WORK REQUEST: The answer should be one number, the count of lines in the data with "info".
-*-*-
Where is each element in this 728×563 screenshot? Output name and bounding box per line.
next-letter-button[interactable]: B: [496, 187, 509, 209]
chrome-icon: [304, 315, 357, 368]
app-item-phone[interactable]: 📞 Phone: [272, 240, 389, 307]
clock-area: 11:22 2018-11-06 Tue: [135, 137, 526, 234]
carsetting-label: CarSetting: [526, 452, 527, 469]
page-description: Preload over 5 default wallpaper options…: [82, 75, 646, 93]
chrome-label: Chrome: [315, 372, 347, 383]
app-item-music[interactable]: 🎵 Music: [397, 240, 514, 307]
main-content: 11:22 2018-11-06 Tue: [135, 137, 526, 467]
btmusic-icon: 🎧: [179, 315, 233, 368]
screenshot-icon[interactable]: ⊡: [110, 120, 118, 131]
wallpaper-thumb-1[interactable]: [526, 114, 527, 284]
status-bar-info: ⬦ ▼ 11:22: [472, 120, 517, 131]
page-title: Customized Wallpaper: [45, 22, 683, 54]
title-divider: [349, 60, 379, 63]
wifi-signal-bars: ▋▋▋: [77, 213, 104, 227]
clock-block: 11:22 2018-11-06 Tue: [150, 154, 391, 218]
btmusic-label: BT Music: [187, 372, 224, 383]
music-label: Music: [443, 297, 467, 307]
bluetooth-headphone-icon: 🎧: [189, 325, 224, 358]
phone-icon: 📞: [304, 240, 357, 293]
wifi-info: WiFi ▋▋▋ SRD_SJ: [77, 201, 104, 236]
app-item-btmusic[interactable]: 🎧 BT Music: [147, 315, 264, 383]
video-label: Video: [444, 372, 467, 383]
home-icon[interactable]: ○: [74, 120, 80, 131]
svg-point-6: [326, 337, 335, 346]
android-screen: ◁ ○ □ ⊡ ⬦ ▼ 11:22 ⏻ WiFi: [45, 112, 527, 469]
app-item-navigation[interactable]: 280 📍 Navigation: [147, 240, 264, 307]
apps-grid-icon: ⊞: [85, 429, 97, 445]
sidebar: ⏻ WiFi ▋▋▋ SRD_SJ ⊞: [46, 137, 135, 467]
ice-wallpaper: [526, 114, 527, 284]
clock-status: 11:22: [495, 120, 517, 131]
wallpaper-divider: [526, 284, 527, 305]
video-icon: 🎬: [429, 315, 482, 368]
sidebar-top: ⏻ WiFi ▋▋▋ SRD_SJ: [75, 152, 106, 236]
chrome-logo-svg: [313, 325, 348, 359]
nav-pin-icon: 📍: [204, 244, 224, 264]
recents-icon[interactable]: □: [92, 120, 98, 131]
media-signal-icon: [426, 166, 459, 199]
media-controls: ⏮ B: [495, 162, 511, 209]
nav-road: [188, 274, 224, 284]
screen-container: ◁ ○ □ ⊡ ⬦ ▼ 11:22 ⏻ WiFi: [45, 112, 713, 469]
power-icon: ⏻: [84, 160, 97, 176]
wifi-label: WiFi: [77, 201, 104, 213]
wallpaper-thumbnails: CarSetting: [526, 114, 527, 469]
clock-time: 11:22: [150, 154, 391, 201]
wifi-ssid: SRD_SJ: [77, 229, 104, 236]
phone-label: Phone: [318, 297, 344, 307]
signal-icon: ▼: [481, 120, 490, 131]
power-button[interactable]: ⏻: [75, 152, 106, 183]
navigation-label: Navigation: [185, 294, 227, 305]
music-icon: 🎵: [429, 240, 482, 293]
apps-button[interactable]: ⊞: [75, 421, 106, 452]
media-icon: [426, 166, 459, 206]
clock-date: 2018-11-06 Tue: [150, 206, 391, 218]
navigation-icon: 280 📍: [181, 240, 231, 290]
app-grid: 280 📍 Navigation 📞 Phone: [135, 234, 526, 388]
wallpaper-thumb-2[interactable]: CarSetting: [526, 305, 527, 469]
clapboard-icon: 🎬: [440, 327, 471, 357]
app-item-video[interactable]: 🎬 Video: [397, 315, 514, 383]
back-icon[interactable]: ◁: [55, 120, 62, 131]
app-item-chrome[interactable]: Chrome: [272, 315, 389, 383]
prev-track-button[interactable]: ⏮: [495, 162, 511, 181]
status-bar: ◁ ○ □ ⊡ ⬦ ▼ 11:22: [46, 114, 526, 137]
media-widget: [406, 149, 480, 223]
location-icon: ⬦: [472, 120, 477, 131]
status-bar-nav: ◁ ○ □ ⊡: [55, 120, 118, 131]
-*-*-
EXERCISE RESPONSE: 2